Work instructions
Transcribe the listing below exactly, from its first line through the line with "balkóny z oceľových profilov a". Omit the pictures.

Records for this task
§ §
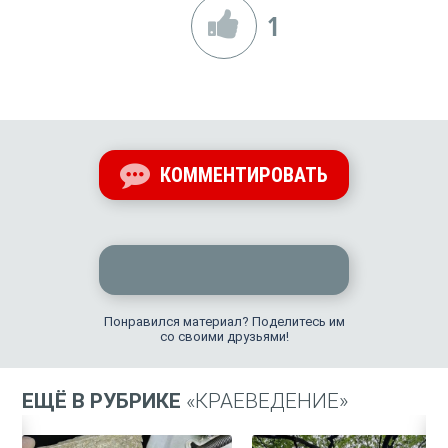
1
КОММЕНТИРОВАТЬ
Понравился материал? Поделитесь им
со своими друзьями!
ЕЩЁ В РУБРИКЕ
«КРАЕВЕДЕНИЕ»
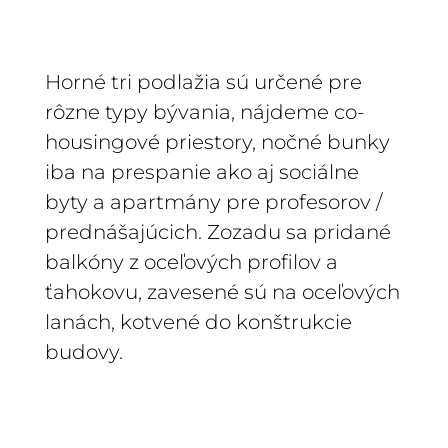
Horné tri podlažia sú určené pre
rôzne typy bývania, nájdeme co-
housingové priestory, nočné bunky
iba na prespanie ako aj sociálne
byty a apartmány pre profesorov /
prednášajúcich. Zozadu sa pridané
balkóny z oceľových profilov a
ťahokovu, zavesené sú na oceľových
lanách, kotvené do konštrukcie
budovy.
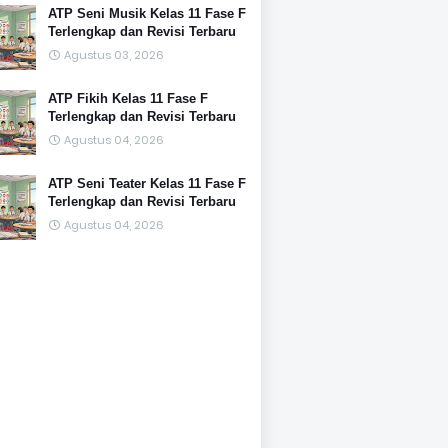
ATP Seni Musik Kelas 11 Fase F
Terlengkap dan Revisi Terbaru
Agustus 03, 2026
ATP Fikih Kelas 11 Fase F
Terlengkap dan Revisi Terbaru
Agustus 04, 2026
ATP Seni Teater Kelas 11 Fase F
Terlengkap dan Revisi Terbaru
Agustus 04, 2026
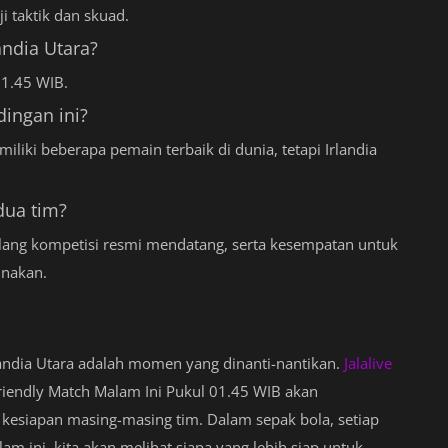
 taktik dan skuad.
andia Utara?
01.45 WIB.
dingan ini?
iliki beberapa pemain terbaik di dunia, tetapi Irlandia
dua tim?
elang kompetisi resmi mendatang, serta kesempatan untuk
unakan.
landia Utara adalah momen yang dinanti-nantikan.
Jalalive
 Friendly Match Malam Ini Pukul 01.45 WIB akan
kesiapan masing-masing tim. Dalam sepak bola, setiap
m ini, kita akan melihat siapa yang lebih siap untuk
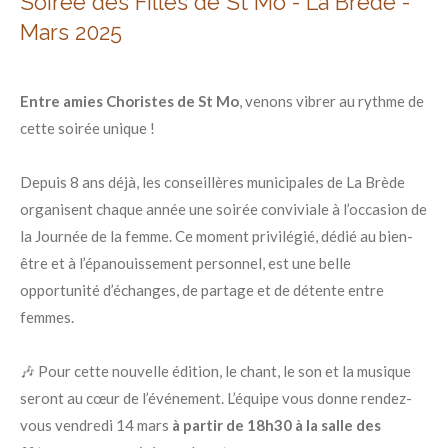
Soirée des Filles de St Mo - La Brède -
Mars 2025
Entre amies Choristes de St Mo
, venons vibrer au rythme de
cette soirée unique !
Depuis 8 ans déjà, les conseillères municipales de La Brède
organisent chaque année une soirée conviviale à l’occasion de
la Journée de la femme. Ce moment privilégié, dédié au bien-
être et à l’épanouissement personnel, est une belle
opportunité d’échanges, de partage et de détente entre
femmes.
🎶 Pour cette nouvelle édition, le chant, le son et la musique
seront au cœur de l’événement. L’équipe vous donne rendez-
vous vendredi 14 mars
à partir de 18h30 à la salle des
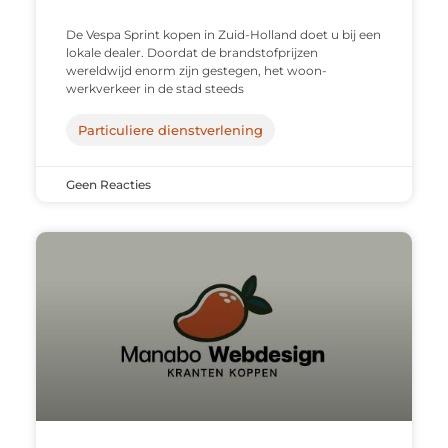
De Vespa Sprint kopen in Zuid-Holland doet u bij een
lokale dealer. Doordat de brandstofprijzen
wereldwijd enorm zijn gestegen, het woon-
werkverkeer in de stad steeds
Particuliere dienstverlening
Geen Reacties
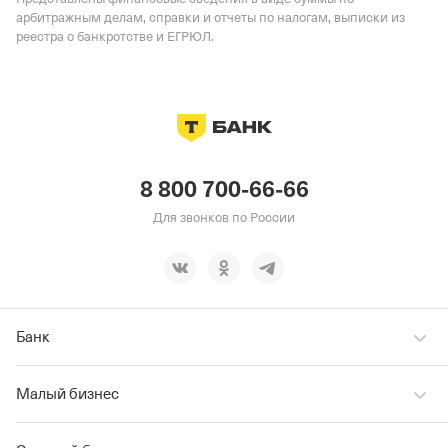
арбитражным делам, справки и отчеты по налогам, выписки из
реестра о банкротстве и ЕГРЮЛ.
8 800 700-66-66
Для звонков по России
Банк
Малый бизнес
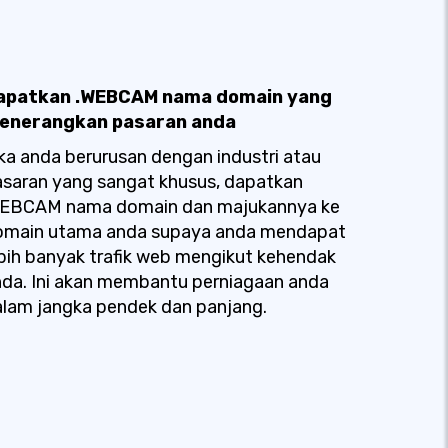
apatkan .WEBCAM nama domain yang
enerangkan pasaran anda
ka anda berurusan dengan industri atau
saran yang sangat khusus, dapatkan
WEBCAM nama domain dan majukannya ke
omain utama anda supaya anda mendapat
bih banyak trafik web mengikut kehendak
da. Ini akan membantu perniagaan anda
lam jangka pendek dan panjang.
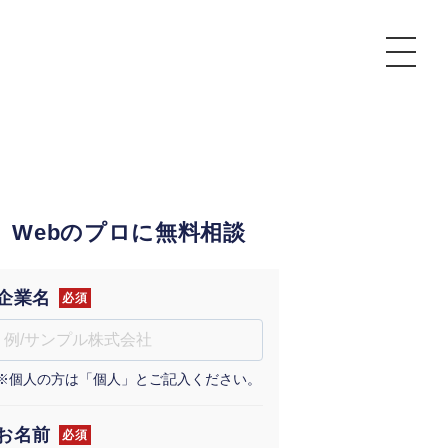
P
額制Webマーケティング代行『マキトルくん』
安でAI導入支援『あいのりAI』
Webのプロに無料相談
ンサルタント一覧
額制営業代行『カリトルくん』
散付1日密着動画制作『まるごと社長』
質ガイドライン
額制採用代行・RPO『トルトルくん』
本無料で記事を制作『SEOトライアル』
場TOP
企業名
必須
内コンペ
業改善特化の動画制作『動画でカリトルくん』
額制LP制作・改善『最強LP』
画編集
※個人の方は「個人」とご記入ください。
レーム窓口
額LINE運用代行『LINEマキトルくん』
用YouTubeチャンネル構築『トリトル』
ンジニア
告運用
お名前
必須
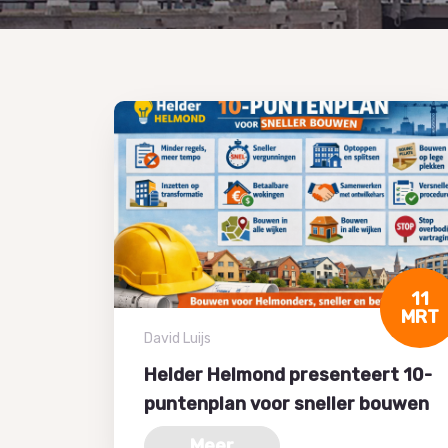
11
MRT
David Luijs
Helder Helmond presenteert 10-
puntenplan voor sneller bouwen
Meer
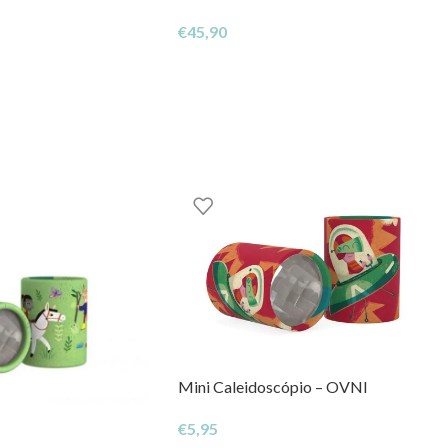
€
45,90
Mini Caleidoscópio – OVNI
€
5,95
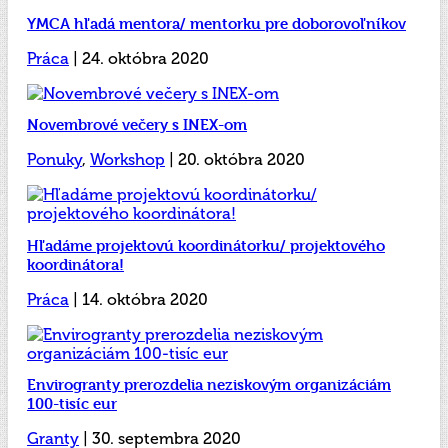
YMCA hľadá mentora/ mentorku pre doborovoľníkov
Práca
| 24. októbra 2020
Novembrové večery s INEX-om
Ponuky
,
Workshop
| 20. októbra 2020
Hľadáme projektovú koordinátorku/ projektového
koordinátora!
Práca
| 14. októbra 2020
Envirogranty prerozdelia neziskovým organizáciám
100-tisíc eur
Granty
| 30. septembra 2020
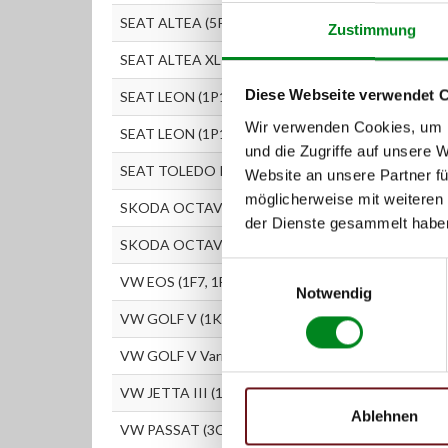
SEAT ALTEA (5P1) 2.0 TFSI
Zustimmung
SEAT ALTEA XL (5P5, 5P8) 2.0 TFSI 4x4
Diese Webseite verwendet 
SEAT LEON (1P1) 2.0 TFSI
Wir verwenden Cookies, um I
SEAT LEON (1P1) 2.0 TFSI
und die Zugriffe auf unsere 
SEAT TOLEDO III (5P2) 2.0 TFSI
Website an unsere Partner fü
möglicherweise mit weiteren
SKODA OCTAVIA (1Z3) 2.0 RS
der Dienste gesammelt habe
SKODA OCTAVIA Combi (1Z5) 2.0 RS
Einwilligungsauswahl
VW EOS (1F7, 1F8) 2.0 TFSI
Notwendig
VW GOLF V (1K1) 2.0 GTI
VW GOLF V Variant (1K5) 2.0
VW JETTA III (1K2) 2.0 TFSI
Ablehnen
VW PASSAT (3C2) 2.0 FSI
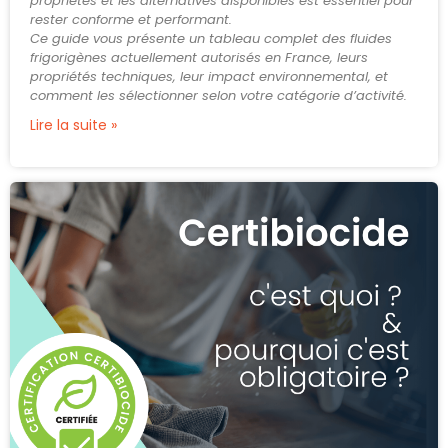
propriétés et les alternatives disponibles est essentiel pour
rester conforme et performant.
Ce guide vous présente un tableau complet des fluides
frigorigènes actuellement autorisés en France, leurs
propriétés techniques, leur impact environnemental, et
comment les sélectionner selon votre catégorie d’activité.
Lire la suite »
§ §
Task response
1
КОММЕНТИРОВАТЬ
Понравился материал? Поделитесь им
со своими друзьями!
ЕЩЁ В РУБРИКЕ
«КРАЕВЕДЕНИЕ»
Horné tri podlažia sú určené pre
rôzne typy bývania, nájdeme co-
housingové priestory, nočné bunky
iba na prespanie ako aj sociálne
byty a apartmány pre profesorov /
prednášajúcich. Zozadu sa pridané
balkóny z oceľových profilov a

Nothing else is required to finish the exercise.